L’exemple du film aurait suffit pour comprendre ce qu’est la violence archivale, mais si j’insiste autant sur ce dispositif commémoratif et la multiplicité des archives de toutes sortes qui le constituent, c’est qu’il montre bien je crois le caractère performatif de la mémoire.
Rapidement, la performativité c’est l’idée que la répétition, encore et encore, sous des formes différentes, à travers des actes et des représentations, de certaines choses va les faire exister. Par exemple la performativité du genre, c’est que le genre n’existe que parce que nous le faisons exister en démultipliant quotidiennement des performances de genre, depuis le médecin qui dit « c’est un garçon » jusqu’aux couleurs assignées, aux représentations médiatiques, aux attentes sociales, aux remarques, aux insultes, aux regards désapprobateurs, etc.
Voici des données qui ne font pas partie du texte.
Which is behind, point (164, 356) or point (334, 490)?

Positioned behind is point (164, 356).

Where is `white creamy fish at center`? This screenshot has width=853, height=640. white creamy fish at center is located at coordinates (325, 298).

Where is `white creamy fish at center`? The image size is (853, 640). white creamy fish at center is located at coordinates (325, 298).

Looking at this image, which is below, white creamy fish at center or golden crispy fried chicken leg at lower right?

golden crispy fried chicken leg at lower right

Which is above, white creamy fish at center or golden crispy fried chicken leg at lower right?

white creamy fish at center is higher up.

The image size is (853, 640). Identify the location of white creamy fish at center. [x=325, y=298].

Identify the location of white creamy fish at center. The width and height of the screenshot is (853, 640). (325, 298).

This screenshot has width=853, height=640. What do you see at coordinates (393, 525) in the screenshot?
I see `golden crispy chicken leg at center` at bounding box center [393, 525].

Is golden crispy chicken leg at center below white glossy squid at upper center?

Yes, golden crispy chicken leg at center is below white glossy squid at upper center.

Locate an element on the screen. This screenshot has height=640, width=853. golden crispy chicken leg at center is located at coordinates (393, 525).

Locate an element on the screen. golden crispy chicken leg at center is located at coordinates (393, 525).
Concernant la mémoire, pareillement, c’est la répétition dans de nombreuses archives, de toutes sortes et en tous genre, encore et encore, des silences et des oublis qui touchent systématiquement les mêmes sujets, les mêmes voix et les mêmes corps, c’est cette répétition qui finit par exclure de la mémoire et supprimer ces sujets, ces voix, ces corps des représentations. Comme dirait Foucault, le silence est aussi producteur que les discours.
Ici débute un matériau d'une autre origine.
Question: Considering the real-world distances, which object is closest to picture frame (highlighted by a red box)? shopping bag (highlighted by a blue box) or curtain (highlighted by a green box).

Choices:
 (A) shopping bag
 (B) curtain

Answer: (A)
ET A L’INVERSE ce caractère performatif de la mémoire nous pousse à nous interroger sur la portée de nos propres pratiques artistiques et militantes : suffit-il de donner la parole pour ouvrir la voix ? J’en reviens à Amandine Gay et à un long entretien très intéressant disponible sur le site de Black(s) to the Future justement [intervention qui suivra la mienne]. Elle finit l’entretien ainsi :
Il y a un foisonnement créatif et culturel dans les communautés afro et dans d’autres groupes minorisés, mais est-ce-que ça va être pérenne ? C’est déjà arrivé. C’est arrivé dans les années 1960, c’est arrivé dans les années 1980. Nous sommes en 2017 et finalement, ce n’est toujours pas arrivé dans les universités. A un moment, il va falloir que l’institution change, ça ne peut pas reposer uniquement sur les volontés individuelles et les morceaux de bravoure ! Euzhan Palcy est la dernière femme noire à avoir sorti un film en France en 1984. C’est l’année de ma naissance. Il faut se poser des questions sur ce qui se passe, ou plutôt sur ce qui ne se passe pas.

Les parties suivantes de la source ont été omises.